Places Discussed
Pentheus’s palace
Pentheus’s palace. Home of the Theban ruler Pentheus, Dionysus’s cousin, in front of which the action of Euripides’ play takes place. The palace represents the social structure of Thebes and the power of its king. For this reason the god drives the women of Thebes, who had refused to accept Pentheus willingly, away from the palace. The women worship him in the countryside, that is, beyond the boundary of Thebes. This place provides a way for Aeschylus’s Greek audiences to connect with the plot of this exotic play. When Dionysus is captured and brought before the palace, Pentheus questions his divinity and imprisons him in the palace as a fraud. In retaliation, Dionysus demonstrates his power and divinity by destroying the palace and driving Pentheus insane. The destruction of the palace illustrates the ability of the god to dominate human civilization in general and Theban society in particular. The tension between the worlds of Pentheus and Dionysus is further emphasized by the place of Pentheus’s death, which occurs offstage.
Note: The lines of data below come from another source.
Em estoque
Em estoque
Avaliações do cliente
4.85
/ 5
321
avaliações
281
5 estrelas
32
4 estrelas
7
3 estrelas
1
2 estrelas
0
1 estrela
Savagely torn apart by the women of Thebes, including his own mother, the king dies not in his city but in Dionysus’s realm, the countryside.
Historical Context
Greece in the 5th century B.C. was a collection of many small, independent city-states, each called a ‘‘polis.’’ While these tribal communities would occasionally band together in a common cause, as the Athenians and Spartans did to overthrow Persian control of Greek colonies early in the century, they remained, for the most part, separate, autonomous entities, constantly suspicious of each other and forever questing for greater wealth and control in the realm.
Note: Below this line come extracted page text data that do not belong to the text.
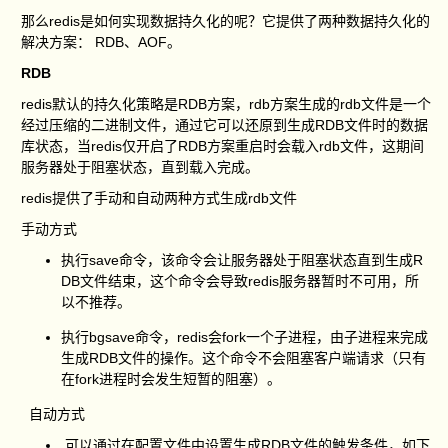
那么redis是如何实现数据持久化的呢？它提供了两种数据持久化的
解决方案： RDB、AOF。
RDB
redis默认的持久化策略是RDB方案，rdb方案生成的rdb文件是一个
经过压缩的二进制文件，通过它可以还原到生成RDB文件时的数据
库状态，当redis仅开启了RDB方案重启时会载入rdb文件，这期间
服务器处于阻塞状态，直到载入完成。
redis提供了手动和自动两种方式生成rdb文件
手动方式
执行save命令，该命令会让服务器处于阻塞状态直到生成R
DB文件结束，这个命令会导致redis服务器暂时不可用，所
以不推荐。
执行bgsave命令，redis会fork一个子进程，由子进程来完成
生成RDB文件的操作。这个命令不会阻塞客户端请求（只有
在fork进程时会发生短暂的阻塞）。
自动方式
可以通过在配置文件中设置生成RDB文件的触发条件，如下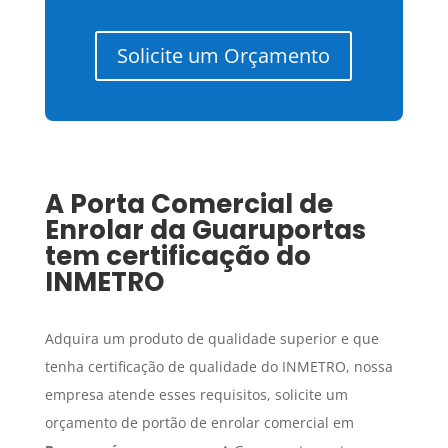
Solicite um Orçamento
A
Porta Comercial de
Enrolar
da Guaruportas
tem certificação do
INMETRO
Adquira um produto de qualidade superior e que
tenha certificação de qualidade do INMETRO, nossa
empresa atende esses requisitos, solicite um
orçamento de portão de enrolar comercial em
The 5th century B.C. has been called the ‘‘Golden Age’’ of Greece, and for most of the era, the polis of Athens was the centerpiece of a burgeoning culture that has left an indelible imprint on more than two thousand years of science, religion, philosophy, and the arts. Golden Age Athens produced the philosopher Socrates and his pupil, Plato. Phidias, the famous sculptor, lived in the same community as the great dramatists Sophocles and Euripides. Pythagoras, Protagoras, and Herodotus, some of the greatest scientists and thinkers of all time, lived in the shadow of the famous Parthenon, perched atop the city’s Acropolis.
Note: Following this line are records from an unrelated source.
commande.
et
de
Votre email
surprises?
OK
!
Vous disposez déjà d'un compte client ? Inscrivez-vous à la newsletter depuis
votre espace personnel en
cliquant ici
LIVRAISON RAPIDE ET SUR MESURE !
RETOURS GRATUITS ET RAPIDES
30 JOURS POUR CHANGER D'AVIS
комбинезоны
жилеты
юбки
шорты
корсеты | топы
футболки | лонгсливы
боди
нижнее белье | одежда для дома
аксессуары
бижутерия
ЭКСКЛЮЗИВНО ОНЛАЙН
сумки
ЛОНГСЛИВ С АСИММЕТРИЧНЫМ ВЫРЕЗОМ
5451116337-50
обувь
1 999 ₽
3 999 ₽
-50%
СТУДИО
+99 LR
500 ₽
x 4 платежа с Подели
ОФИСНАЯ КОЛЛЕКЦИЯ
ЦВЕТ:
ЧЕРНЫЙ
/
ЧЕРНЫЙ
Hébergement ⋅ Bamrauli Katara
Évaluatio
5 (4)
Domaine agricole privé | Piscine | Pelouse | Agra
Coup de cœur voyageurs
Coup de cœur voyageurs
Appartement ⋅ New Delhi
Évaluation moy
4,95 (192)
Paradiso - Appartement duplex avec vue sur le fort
Politically, Athens accomplished what has been called the world’s first democracy nearly 2,500 years ago. Beginning with the ‘‘tyrannos,’’ or popular leader Pisistratus, who fought against aristocratic power in the 6th century B.C., Athens was led by a series of governors who included its citizens in the creation and enforcement of its laws, even though those citizens did not include women, foreigners, or slaves, which the Athenians took from various wars and kept as household servants and tutors for their children. The democratic system established by the Athenians divided the society into ten tribes, each of which provided fifty men for the city’s ‘‘boule,’’ a legislative body that was on duty year round, night and day, with each tribe on duty for thirty-six days at a stretch, working three daily shifts. Additionally, all eligible Athenians were expected to participate in the ‘‘ekklesia,’’ a meeting of at least 6,000 citizens held about every nine days, during which the entire city would debate issues raised by the boule.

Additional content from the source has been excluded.